By default Sprint boot provides default async executor if async has been enabled for the server. When writing async APIs, a good practise is to categorize them onto group of async executors on which they need to run rather than running them on default. This will prevent thread pool exhaustion and queue build up. Also, some 3rd party libraries can also end up using default async executor causing exhaustions which are hard to debug. Furthermore, if server goes down when messages are residing within Spring boot's queue, then this can also lead to data loss.

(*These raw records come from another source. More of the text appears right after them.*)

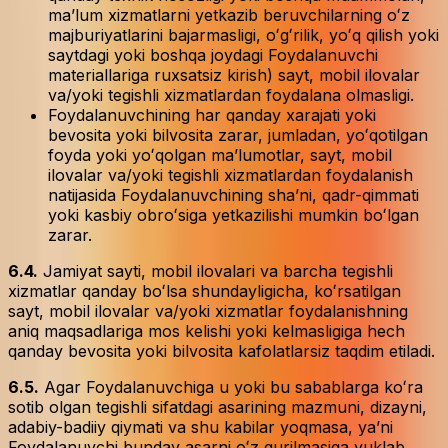
maʼlum xizmatlarni yetkazib beruvchilarning oʻz
majburiyatlarini bajarmasligi, oʻgʻrilik, yoʻq qilish yoki
saytdagi yoki boshqa joydagi Foydalanuvchi
materiallariga ruxsatsiz kirish) sayt, mobil ilovalar
va/yoki tegishli xizmatlardan foydalana olmasligi.
Foydalanuvchining har qanday xarajati yoki
bevosita yoki bilvosita zarar, jumladan, yoʻqotilgan
foyda yoki yoʻqolgan maʼlumotlar, sayt, mobil
ilovalar va/yoki tegishli xizmatlardan foydalanish
natijasida Foydalanuvchining shaʼni, qadr-qimmati
yoki kasbiy obroʻsiga yetkazilishi mumkin boʻlgan
zarar.
6.4.
Jamiyat sayti, mobil ilovalari va barcha tegishli
xizmatlar qanday boʻlsa shundayligicha, koʻrsatilgan
sayt, mobil ilovalar va/yoki xizmatlar foydalanishning
aniq maqsadlariga mos kelishi yoki kelmasligiga hech
qanday bevosita yoki bilvosita kafolatlarsiz taqdim etiladi.
6.5.
Agar Foydalanuvchiga u yoki bu sabablarga koʻra
sotib olgan tegishli sifatdagi asarining mazmuni, dizayni,
adabiy-badiiy qiymati va shu kabilar yoqmasa, yaʼni
Foydalanuvchi bunday asarni oʻz qurilmasiga yuklab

At Blackbuck we use Newrelic for APM and Infra monitoring apart from AWS Cloudwatch. For purpose of toll scaling, we had to monitor how many active threads are getting utilized/remaining for server(Tomcat), async threads (for each executor) and DB threads (Hikari CP threads). By default they are not exposed to Newrelic. We exposed JMX beans on our SpringBoot server which measured the above required metrics. In times of eventual failures, these enhanced monitoring and alerts helped identify the issues on servers at least 5 mins before they actually happened, thereby preventing major downtimes.
We carried out performance testing using Apache JMeter. Currently BlackBuck's Toll servers are capable of scaling 50x of current RPM which is needed as significant portion of India's Trucking Toll transactions flow through these systems. There are many other nuances like Auto-scaling, Real-time alerting which have contributed to building stable and reliable Tolling platform for the Indian ecosystem.